§ Stored items from a collection

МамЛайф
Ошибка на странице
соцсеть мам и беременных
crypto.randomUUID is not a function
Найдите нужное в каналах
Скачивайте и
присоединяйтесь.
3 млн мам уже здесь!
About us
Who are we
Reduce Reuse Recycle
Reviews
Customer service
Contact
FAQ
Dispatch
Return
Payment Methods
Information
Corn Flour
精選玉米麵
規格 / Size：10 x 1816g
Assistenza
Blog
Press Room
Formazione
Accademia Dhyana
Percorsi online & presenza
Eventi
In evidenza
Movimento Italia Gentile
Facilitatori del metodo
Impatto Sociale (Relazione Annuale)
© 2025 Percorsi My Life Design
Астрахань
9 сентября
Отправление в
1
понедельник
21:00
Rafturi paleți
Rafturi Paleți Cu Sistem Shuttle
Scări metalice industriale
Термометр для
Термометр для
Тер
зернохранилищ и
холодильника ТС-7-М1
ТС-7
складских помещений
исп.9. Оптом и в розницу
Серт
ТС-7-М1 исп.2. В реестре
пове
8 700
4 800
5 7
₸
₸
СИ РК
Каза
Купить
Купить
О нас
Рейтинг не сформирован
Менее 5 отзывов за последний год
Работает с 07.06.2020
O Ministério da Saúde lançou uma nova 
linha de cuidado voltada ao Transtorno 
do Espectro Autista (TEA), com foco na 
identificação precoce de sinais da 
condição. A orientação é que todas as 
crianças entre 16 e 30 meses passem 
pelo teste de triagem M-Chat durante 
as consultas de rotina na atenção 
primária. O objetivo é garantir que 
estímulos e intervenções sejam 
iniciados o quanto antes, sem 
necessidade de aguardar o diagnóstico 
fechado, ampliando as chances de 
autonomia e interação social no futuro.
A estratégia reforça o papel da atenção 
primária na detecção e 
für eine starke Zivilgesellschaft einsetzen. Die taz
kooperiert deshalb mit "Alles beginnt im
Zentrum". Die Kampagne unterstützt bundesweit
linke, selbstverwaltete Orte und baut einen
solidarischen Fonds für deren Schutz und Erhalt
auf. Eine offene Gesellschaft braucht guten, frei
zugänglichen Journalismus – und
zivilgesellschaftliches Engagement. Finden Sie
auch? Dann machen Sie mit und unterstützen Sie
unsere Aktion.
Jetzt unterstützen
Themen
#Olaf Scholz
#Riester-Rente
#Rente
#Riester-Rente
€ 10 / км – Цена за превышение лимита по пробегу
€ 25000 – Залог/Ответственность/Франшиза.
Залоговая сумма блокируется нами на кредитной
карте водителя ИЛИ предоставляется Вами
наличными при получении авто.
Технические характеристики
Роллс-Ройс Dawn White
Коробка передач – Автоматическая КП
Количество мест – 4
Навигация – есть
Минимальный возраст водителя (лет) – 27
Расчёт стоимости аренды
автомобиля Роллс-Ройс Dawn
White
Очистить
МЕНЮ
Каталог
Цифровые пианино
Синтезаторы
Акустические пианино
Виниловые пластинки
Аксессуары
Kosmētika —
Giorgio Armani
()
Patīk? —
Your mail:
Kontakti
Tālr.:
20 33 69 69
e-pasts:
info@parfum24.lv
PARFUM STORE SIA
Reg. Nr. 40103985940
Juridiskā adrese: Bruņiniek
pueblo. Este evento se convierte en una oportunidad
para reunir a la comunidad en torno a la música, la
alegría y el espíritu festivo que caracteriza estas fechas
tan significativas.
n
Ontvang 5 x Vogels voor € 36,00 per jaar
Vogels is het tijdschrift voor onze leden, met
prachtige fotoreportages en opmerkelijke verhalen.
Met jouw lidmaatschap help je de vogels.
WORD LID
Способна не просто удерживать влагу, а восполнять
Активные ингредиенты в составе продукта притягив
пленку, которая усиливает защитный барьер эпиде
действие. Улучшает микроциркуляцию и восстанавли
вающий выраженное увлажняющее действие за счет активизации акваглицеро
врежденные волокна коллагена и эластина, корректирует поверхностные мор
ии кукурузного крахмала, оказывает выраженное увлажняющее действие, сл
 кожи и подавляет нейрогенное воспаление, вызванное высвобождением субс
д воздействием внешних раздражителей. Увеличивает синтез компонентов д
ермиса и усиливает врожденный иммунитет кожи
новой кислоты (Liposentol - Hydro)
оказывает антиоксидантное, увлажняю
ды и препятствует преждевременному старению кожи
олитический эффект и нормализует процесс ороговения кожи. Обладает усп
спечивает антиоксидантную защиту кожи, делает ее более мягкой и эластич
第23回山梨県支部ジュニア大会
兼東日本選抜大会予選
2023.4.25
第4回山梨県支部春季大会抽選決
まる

§ Work request
The required result is an identical copy of the records above.

§ Answer for this exercise
МамЛайф
Ошибка на странице
соцсеть мам и беременных
crypto.randomUUID is not a function
Найдите нужное в каналах
Скачивайте и
присоединяйтесь.
3 млн мам уже здесь!
About us
Who are we
Reduce Reuse Recycle
Reviews
Customer service
Contact
FAQ
Dispatch
Return
Payment Methods
Information
Corn Flour
精選玉米麵
規格 / Size：10 x 1816g
Assistenza
Blog
Press Room
Formazione
Accademia Dhyana
Percorsi online & presenza
Eventi
In evidenza
Movimento Italia Gentile
Facilitatori del metodo
Impatto Sociale (Relazione Annuale)
© 2025 Percorsi My Life Design
Астрахань
9 сентября
Отправление в
1
понедельник
21:00
Rafturi paleți
Rafturi Paleți Cu Sistem Shuttle
Scări metalice industriale
Термометр для
Термометр для
Тер
зернохранилищ и
холодильника ТС-7-М1
ТС-7
складских помещений
исп.9. Оптом и в розницу
Серт
ТС-7-М1 исп.2. В реестре
пове
8 700
4 800
5 7
₸
₸
СИ РК
Каза
Купить
Купить
О нас
Рейтинг не сформирован
Менее 5 отзывов за последний год
Работает с 07.06.2020
O Ministério da Saúde lançou uma nova 
linha de cuidado voltada ao Transtorno 
do Espectro Autista (TEA), com foco na 
identificação precoce de sinais da 
condição. A orientação é que todas as 
crianças entre 16 e 30 meses passem 
pelo teste de triagem M-Chat durante 
as consultas de rotina na atenção 
primária. O objetivo é garantir que 
estímulos e intervenções sejam 
iniciados o quanto antes, sem 
necessidade de aguardar o diagnóstico 
fechado, ampliando as chances de 
autonomia e interação social no futuro.
A estratégia reforça o papel da atenção 
primária na detecção e 
für eine starke Zivilgesellschaft einsetzen. Die taz
kooperiert deshalb mit "Alles beginnt im
Zentrum". Die Kampagne unterstützt bundesweit
linke, selbstverwaltete Orte und baut einen
solidarischen Fonds für deren Schutz und Erhalt
auf. Eine offene Gesellschaft braucht guten, frei
zugänglichen Journalismus – und
zivilgesellschaftliches Engagement. Finden Sie
auch? Dann machen Sie mit und unterstützen Sie
unsere Aktion.
Jetzt unterstützen
Themen
#Olaf Scholz
#Riester-Rente
#Rente
#Riester-Rente
€ 10 / км – Цена за превышение лимита по пробегу
€ 25000 – Залог/Ответственность/Франшиза.
Залоговая сумма блокируется нами на кредитной
карте водителя ИЛИ предоставляется Вами
наличными при получении авто.
Технические характеристики
Роллс-Ройс Dawn White
Коробка передач – Автоматическая КП
Количество мест – 4
Навигация – есть
Минимальный возраст водителя (лет) – 27
Расчёт стоимости аренды
автомобиля Роллс-Ройс Dawn
White
Очистить
МЕНЮ
Каталог
Цифровые пианино
Синтезаторы
Акустические пианино
Виниловые пластинки
Аксессуары
Kosmētika —
Giorgio Armani
()
Patīk? —
Your mail:
Kontakti
Tālr.:
20 33 69 69
e-pasts:
info@parfum24.lv
PARFUM STORE SIA
Reg. Nr. 40103985940
Juridiskā adrese: Bruņiniek
pueblo. Este evento se convierte en una oportunidad
para reunir a la comunidad en torno a la música, la
alegría y el espíritu festivo que caracteriza estas fechas
tan significativas.
n
Ontvang 5 x Vogels voor € 36,00 per jaar
Vogels is het tijdschrift voor onze leden, met
prachtige fotoreportages en opmerkelijke verhalen.
Met jouw lidmaatschap help je de vogels.
WORD LID
Способна не просто удерживать влагу, а восполнять
Активные ингредиенты в составе продукта притягив
пленку, которая усиливает защитный барьер эпиде
действие. Улучшает микроциркуляцию и восстанавли
вающий выраженное увлажняющее действие за счет активизации акваглицеро
врежденные волокна коллагена и эластина, корректирует поверхностные мор
ии кукурузного крахмала, оказывает выраженное увлажняющее действие, сл
 кожи и подавляет нейрогенное воспаление, вызванное высвобождением субс
д воздействием внешних раздражителей. Увеличивает синтез компонентов д
ермиса и усиливает врожденный иммунитет кожи
новой кислоты (Liposentol - Hydro)
оказывает антиоксидантное, увлажняю
ды и препятствует преждевременному старению кожи
олитический эффект и нормализует процесс ороговения кожи. Обладает усп
спечивает антиоксидантную защиту кожи, делает ее более мягкой и эластич
第23回山梨県支部ジュニア大会
兼東日本選抜大会予選
2023.4.25
第4回山梨県支部春季大会抽選決
まる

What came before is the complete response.